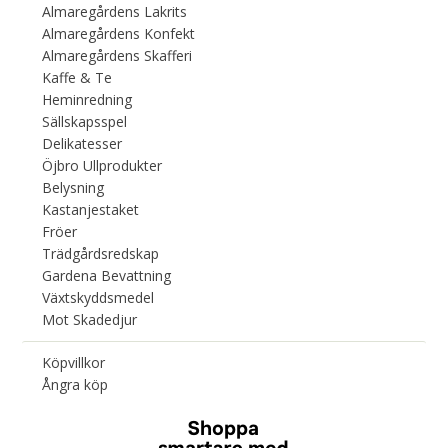
Almaregårdens Lakrits
Almaregårdens Konfekt
Almaregårdens Skafferi
Kaffe & Te
Heminredning
Sällskapsspel
Delikatesser
Öjbro Ullprodukter
Belysning
Kastanjestaket
Fröer
Trädgårdsredskap
Gardena Bevattning
Växtskyddsmedel
Mot Skadedjur
Köpvillkor
Ångra köp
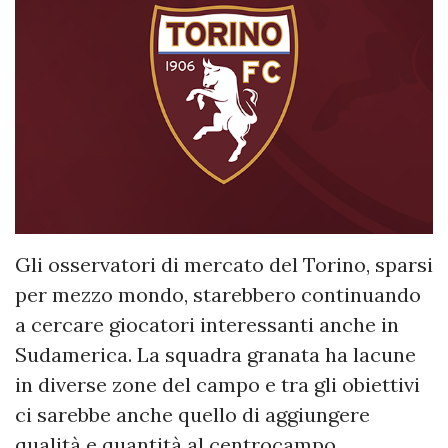
Gli osservatori di mercato del Torino, sparsi
per mezzo mondo, starebbero continuando
a cercare giocatori interessanti anche in
Sudamerica. La squadra granata ha lacune
in diverse zone del campo e tra gli obiettivi
ci sarebbe anche quello di aggiungere
qualità e quantità al centrocampo.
--------------------------------------------------
### About this exercise:
Lines with the word "anche" in them: report all of these from the listing above.

### Solved exercise:
a cercare giocatori interessanti anche in
ci sarebbe anche quello di aggiungere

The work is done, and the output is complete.